_PROBLEM_
Where in the records does the word "hotel" occur? Copy each line in which it does.

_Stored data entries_
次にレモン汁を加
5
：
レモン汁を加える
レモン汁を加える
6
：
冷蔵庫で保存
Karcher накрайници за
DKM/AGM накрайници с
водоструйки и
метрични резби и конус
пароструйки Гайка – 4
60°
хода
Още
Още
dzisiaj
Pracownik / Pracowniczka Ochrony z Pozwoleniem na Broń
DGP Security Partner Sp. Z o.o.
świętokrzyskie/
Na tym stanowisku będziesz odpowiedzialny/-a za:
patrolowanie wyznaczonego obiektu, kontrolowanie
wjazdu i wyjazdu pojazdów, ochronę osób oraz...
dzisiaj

---

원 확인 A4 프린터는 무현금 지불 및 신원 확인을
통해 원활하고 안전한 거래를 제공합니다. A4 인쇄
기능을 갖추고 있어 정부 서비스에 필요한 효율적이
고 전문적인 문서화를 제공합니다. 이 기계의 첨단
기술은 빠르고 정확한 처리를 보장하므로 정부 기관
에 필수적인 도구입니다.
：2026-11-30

* * *

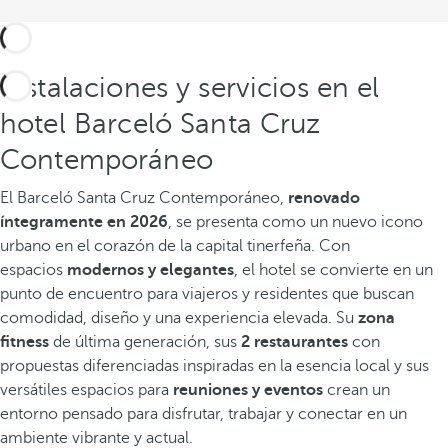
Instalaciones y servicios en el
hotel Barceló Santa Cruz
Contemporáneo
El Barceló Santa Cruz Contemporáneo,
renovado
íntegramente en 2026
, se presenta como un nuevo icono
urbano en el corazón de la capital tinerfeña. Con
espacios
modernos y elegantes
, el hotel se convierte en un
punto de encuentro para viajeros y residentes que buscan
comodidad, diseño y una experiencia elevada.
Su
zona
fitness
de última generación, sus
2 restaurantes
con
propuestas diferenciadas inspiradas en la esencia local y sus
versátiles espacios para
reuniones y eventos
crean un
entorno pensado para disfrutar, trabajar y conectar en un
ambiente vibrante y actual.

_REPLY TO THE TASK_
hotel Barceló Santa Cruz
, el hotel se convierte en un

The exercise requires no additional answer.